→ **REQUIRED WORK**
Search each line of the data for the word "BahnCard"; copy every line where it is found.

━━━━━━

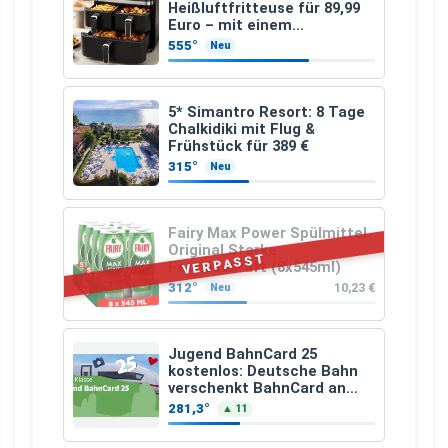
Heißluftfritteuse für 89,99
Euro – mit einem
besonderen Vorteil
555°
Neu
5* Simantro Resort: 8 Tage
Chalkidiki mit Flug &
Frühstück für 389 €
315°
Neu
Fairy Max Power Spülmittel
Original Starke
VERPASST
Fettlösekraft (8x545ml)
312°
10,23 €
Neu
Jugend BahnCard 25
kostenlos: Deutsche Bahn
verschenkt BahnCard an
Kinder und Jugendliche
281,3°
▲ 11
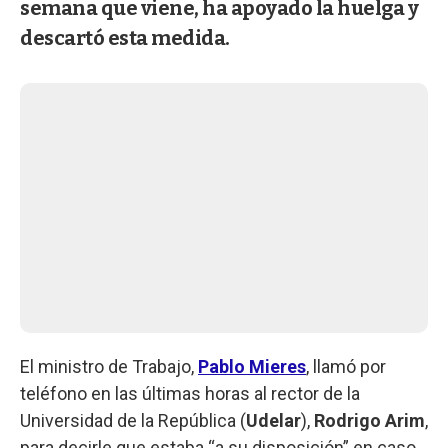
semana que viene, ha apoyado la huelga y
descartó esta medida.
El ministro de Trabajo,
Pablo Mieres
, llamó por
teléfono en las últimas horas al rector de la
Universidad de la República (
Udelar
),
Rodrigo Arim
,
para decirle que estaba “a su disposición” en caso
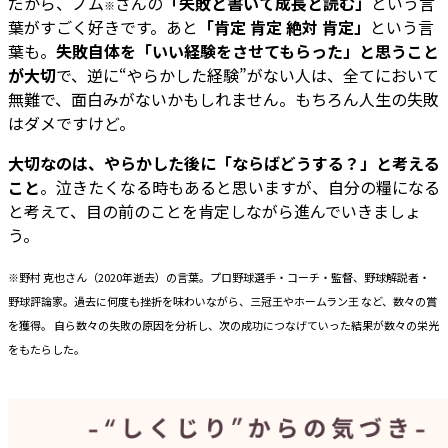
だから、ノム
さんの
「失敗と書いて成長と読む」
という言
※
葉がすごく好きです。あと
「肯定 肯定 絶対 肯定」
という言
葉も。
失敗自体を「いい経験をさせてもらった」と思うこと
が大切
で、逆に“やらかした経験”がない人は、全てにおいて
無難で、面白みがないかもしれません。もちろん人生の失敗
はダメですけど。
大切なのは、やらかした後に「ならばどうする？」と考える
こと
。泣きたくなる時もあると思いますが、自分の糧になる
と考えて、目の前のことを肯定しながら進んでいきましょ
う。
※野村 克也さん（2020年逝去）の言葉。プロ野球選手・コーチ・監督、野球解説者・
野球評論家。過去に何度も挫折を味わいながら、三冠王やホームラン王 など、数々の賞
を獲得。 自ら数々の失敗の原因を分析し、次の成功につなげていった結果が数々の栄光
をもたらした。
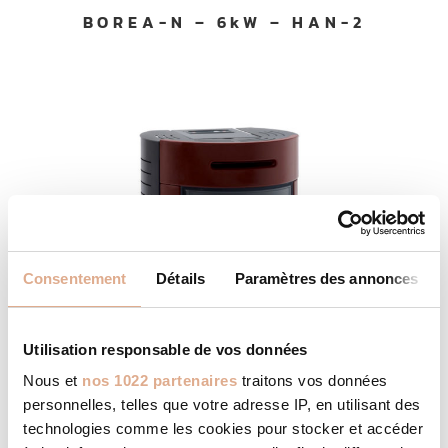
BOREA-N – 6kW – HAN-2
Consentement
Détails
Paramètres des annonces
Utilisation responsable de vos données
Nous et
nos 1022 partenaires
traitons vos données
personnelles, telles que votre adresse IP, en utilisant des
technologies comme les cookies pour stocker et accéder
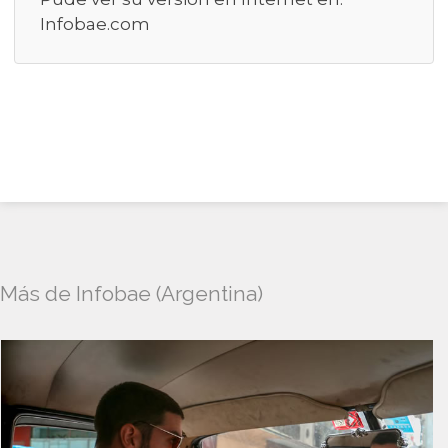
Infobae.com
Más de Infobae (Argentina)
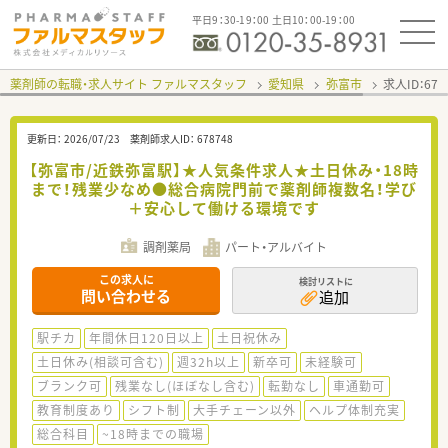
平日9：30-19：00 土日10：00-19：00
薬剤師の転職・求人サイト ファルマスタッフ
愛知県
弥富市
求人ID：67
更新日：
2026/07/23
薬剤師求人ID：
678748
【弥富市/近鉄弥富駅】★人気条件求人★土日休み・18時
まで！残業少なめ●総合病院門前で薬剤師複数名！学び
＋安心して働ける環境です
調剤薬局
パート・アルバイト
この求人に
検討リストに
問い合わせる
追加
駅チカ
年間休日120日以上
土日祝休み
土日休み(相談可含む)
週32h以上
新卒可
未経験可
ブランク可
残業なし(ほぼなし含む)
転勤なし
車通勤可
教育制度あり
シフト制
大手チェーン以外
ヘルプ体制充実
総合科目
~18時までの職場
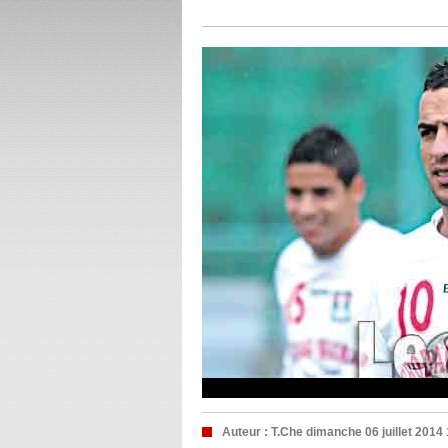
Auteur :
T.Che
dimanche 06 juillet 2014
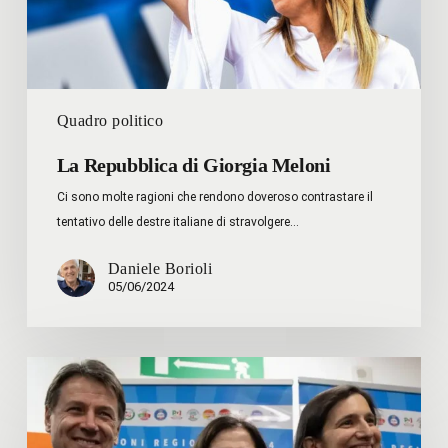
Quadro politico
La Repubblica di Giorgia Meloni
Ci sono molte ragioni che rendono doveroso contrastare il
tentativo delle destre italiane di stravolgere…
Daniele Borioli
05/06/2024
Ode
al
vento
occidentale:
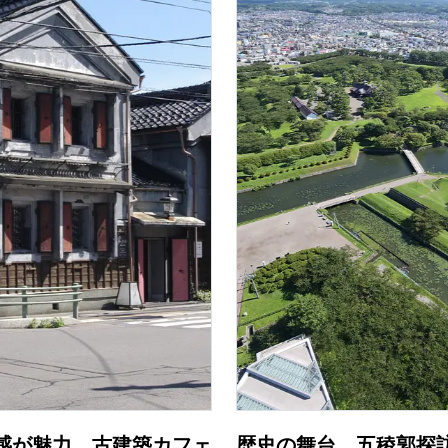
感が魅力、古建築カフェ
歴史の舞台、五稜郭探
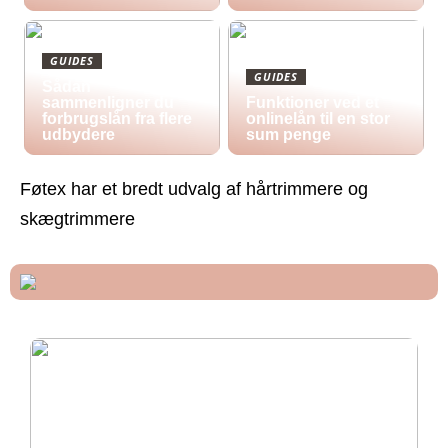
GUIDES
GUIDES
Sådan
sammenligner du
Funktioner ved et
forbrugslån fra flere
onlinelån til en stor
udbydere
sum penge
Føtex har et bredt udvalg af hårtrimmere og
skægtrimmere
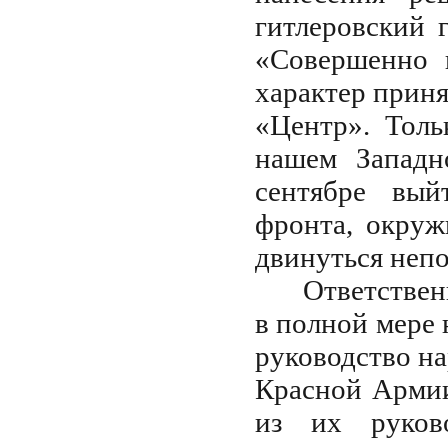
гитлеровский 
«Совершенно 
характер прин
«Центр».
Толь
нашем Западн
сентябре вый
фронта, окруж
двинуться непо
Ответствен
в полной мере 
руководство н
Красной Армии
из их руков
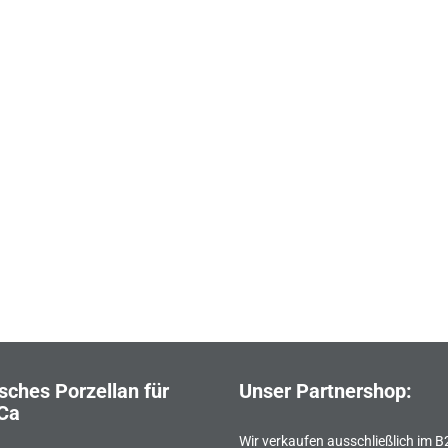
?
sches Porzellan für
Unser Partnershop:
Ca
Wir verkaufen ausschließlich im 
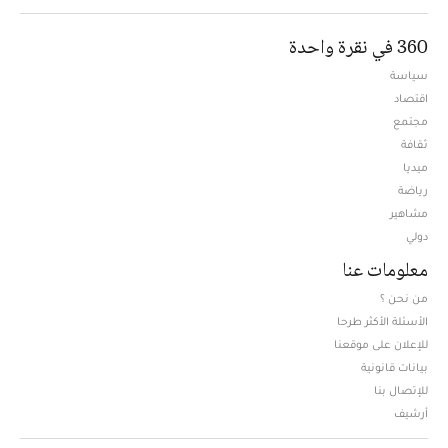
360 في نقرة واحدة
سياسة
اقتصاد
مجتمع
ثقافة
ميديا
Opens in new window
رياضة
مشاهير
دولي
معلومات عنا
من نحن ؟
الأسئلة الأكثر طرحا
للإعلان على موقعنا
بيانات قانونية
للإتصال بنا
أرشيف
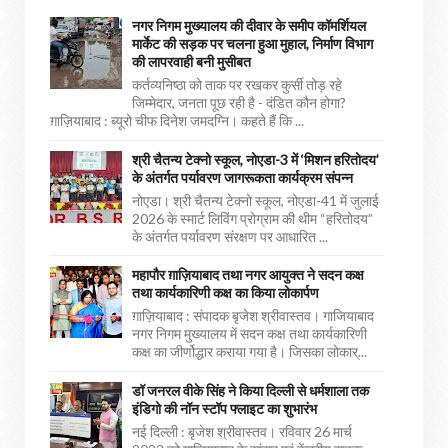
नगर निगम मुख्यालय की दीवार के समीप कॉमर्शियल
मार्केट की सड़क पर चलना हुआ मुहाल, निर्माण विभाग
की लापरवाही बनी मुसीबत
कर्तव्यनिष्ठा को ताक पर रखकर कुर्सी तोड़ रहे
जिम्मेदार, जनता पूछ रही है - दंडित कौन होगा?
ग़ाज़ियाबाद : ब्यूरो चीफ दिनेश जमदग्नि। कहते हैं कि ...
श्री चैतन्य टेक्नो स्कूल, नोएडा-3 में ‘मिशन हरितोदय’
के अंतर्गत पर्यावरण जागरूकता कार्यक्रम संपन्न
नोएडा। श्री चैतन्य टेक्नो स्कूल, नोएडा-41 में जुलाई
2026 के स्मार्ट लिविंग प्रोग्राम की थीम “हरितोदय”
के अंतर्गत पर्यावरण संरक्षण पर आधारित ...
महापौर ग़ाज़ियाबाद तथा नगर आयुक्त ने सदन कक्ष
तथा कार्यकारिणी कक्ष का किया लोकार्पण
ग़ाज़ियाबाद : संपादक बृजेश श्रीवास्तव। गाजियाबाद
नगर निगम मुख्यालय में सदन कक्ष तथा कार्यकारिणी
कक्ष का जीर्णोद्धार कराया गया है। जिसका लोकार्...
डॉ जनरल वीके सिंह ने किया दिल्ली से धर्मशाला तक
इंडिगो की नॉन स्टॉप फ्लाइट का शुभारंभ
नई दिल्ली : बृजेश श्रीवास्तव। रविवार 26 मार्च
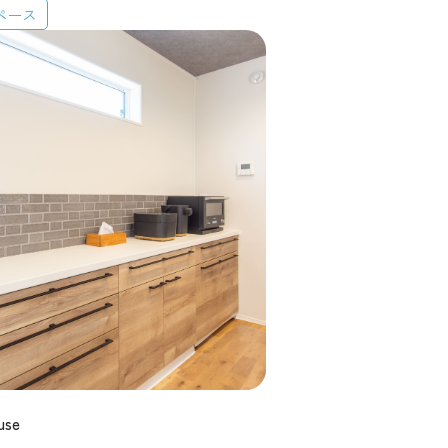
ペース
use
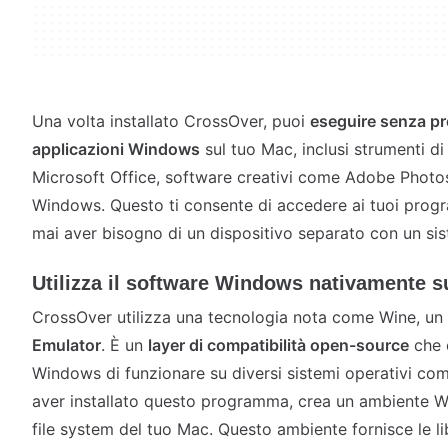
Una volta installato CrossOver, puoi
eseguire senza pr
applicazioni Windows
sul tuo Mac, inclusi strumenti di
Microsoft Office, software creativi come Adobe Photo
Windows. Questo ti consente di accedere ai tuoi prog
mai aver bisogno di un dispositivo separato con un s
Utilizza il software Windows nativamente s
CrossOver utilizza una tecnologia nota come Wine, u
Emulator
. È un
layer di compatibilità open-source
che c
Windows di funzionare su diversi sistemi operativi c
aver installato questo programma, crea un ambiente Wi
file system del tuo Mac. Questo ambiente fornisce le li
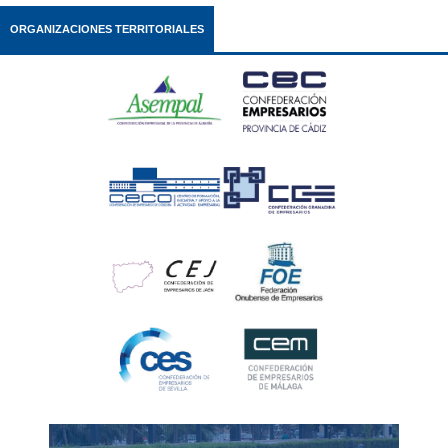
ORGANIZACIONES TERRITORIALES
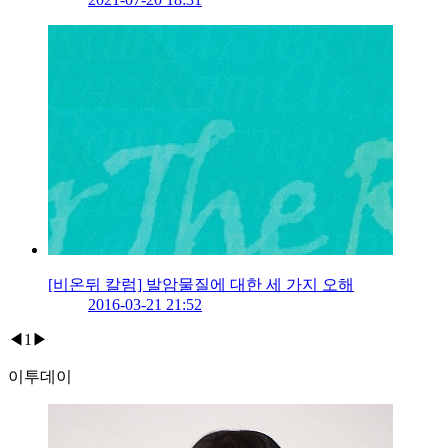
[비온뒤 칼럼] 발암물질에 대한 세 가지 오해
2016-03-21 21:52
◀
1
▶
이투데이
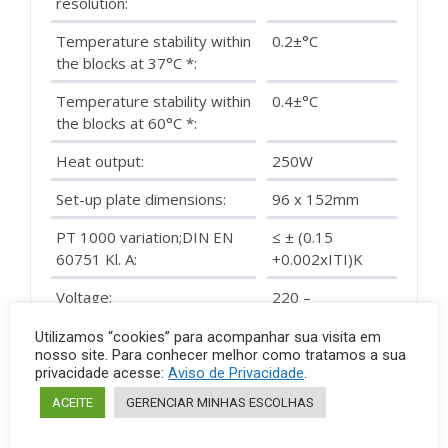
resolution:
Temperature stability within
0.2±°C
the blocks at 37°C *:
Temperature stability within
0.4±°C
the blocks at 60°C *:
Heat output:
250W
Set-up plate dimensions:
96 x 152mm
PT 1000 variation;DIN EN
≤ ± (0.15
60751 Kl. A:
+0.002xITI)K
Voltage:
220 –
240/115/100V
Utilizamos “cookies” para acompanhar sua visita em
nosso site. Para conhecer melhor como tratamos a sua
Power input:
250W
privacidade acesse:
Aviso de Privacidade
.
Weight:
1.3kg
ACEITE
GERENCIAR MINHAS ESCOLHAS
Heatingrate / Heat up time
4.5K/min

━━━━━━

→ **SOLUTION BELOW**
Jugend BahnCard 25
verschenkt BahnCard an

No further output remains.